** Available data follows **
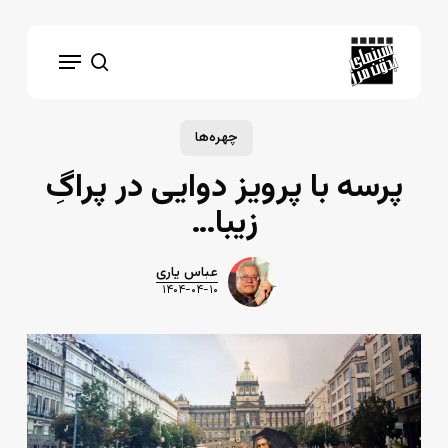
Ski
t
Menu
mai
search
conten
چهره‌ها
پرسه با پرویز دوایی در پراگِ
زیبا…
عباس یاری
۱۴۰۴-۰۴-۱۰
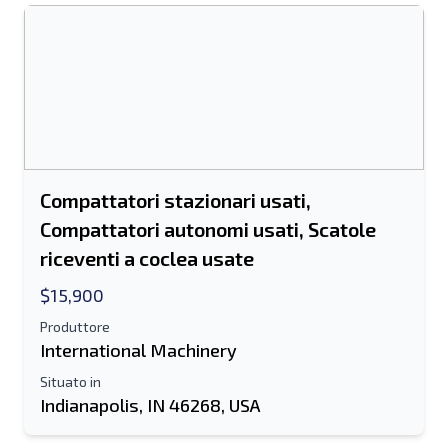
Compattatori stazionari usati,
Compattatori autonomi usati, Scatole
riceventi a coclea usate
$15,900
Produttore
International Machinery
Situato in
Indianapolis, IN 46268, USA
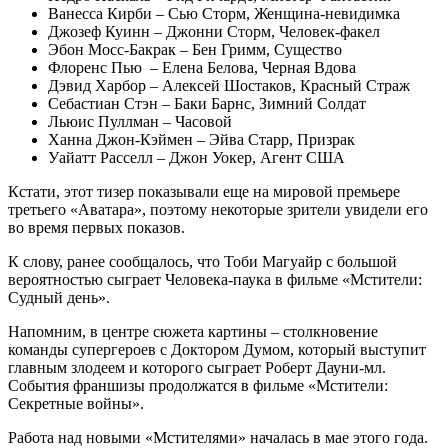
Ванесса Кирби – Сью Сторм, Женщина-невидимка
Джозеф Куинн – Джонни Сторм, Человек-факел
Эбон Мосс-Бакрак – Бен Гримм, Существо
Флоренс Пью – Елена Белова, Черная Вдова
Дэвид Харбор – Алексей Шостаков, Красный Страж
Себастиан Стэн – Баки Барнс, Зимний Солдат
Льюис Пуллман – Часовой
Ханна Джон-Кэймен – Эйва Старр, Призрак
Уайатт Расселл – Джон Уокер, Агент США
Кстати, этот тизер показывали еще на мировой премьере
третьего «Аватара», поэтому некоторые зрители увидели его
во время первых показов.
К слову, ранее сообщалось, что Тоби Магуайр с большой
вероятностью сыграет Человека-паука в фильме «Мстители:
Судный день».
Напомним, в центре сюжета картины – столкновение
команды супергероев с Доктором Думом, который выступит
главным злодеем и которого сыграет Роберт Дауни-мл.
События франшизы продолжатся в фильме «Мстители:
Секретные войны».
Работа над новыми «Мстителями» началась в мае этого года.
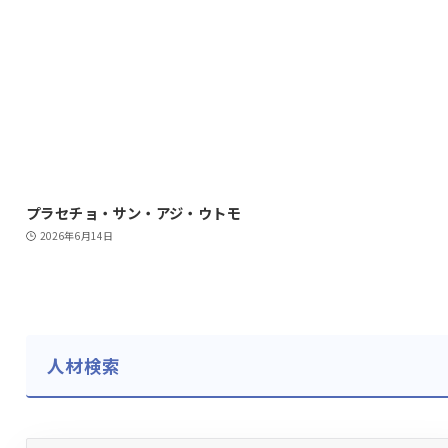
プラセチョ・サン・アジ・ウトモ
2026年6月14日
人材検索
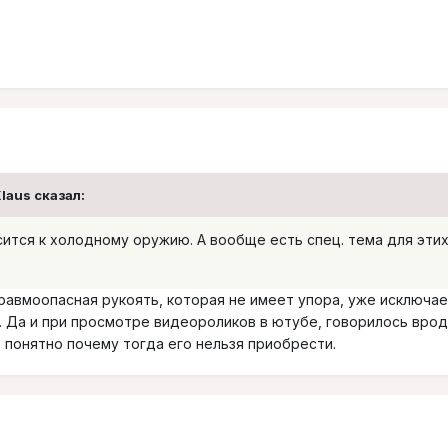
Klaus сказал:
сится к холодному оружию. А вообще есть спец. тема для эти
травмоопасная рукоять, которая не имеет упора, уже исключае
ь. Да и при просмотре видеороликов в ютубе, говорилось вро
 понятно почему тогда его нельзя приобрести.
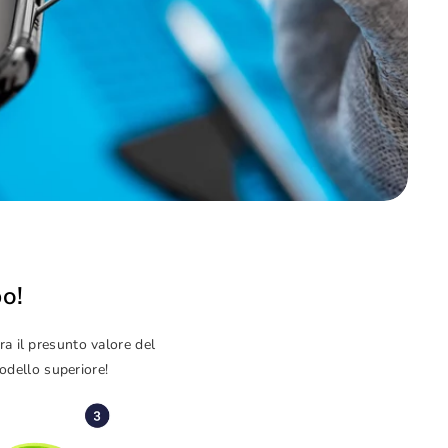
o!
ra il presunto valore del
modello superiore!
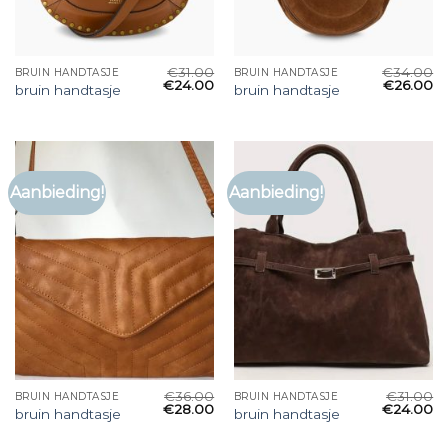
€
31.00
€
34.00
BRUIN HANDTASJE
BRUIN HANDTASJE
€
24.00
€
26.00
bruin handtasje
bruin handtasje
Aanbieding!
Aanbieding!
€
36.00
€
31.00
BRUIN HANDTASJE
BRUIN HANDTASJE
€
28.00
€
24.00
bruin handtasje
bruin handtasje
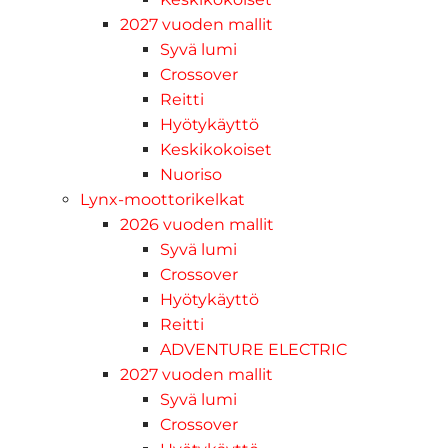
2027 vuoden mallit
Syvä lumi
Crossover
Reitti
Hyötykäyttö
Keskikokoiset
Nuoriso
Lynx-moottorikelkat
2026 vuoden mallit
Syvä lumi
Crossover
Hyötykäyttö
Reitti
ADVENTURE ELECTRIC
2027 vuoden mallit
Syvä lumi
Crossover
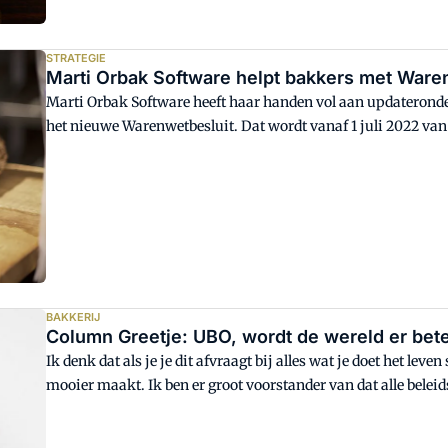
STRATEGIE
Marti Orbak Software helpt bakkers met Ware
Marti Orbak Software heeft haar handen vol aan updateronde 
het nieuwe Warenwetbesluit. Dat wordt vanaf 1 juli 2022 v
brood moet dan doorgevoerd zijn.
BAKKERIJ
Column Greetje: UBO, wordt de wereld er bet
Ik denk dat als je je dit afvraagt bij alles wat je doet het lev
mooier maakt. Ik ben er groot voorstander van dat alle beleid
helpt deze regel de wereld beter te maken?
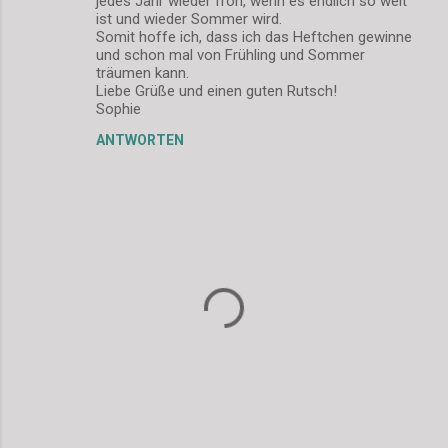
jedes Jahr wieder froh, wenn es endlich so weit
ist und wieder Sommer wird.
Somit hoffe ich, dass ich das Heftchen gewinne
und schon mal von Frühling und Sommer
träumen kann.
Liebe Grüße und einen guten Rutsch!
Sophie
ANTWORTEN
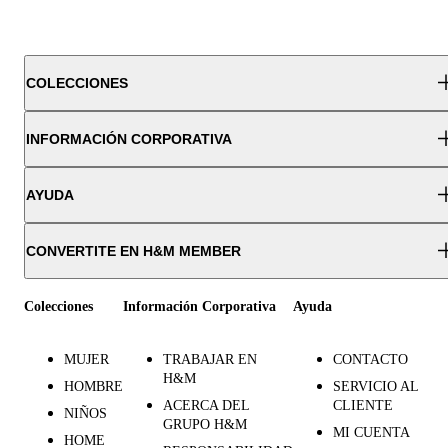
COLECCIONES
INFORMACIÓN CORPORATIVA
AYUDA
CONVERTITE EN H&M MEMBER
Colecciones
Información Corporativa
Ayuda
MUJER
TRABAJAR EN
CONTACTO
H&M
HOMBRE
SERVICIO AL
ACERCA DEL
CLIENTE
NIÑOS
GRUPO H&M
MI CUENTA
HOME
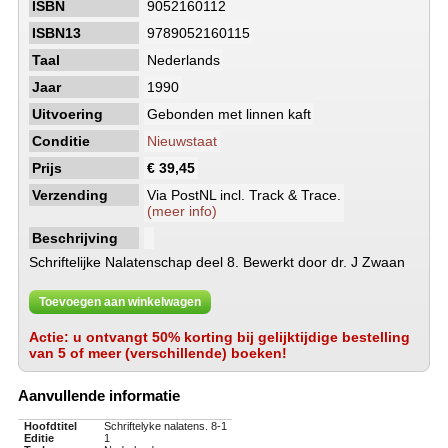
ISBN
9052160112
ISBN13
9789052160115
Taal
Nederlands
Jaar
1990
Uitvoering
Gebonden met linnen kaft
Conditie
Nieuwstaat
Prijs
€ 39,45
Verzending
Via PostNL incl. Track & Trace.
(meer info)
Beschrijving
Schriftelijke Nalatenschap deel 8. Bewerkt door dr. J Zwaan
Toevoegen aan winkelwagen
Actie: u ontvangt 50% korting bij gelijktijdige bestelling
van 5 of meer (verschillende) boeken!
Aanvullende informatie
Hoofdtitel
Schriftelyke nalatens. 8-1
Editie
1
** End of Available data **
Exercise directions
The stretch above running from the line with "International Machinery" through the line with "Дэвид Харбор –" is all you should copy, exactly, leaving out the pictures.

Answer for the task
International Machinery
Situato in
Indianapolis, IN 46268, USA
Ванесса Кирби – Сью Сторм, Женщина-невидимка
Джозеф Куинн – Джонни Сторм, Человек-факел
Эбон Мосс-Бакрак – Бен Гримм, Существо
Флоренс Пью – Елена Белова, Черная Вдова
Дэвид Харбор – Алексей Шостаков, Красный Страж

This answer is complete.